> _How to complete this task_:
A word-for-word copy of the entries is needed, and it should contain no images.

> _Dataset excerpts_:
────────────────

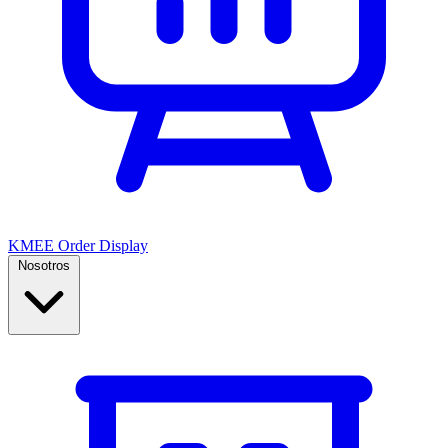
KMEE Order Display
Nosotros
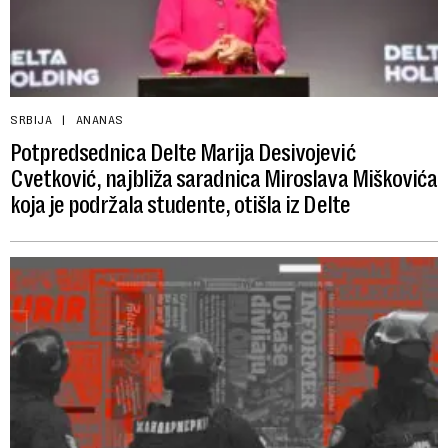
SRBIJA
ANANAS
Potpredsednica Delte Marija Desivojević
Cvetković, najbliža saradnica Miroslava Miškovića
koja je podržala studente, otišla iz Delte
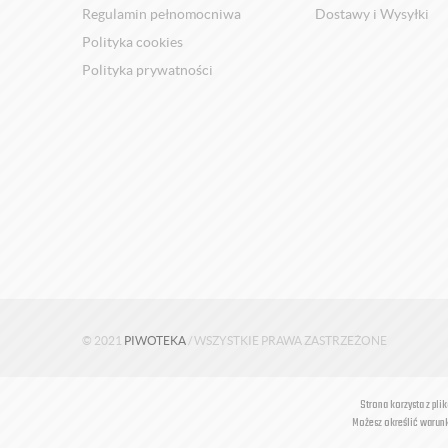
Regulamin pełnomocniwa
Dostawy i Wysyłki
Polityka cookies
Polityka prywatności
© 2021
PIWOTEKA
/ WSZYSTKIE PRAWA ZASTRZEŻONE
Strona korzysta z pli
Możesz określić warunk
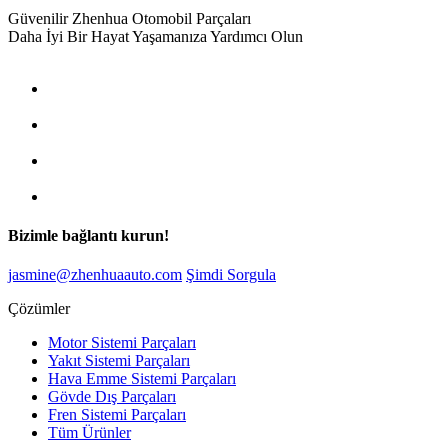
Güvenilir Zhenhua Otomobil Parçaları
Daha İyi Bir Hayat Yaşamanıza Yardımcı Olun
Bizimle bağlantı kurun!
jasmine@zhenhuaauto.com
Şimdi Sorgula
Çözümler
Motor Sistemi Parçaları
Yakıt Sistemi Parçaları
Hava Emme Sistemi Parçaları
Gövde Dış Parçaları
Fren Sistemi Parçaları
Tüm Ürünler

────────────────

> _Reply_:
KMEE Order Display
Nosotros
SRBIJA
ANANAS
Potpredsednica Delte Marija Desivojević
Cvetković, najbliža saradnica Miroslava Miškovića
koja je podržala studente, otišla iz Delte
Regulamin pełnomocniwa
Dostawy i Wysyłki
Polityka cookies
Polityka prywatności
© 2021
PIWOTEKA
/ WSZYSTKIE PRAWA ZASTRZEŻONE
Strona korzysta z pli
Możesz określić warunk
Güvenilir Zhenhua Otomobil Parçaları
Daha İyi Bir Hayat Yaşamanıza Yardımcı Olun
Bizimle bağlantı kurun!
jasmine@zhenhuaauto.com
Şimdi Sorgula
Çözümler
Motor Sistemi Parçaları
Yakıt Sistemi Parçaları
Hava Emme Sistemi Parçaları
Gövde Dış Parçaları
Fren Sistemi Parçaları
Tüm Ürünler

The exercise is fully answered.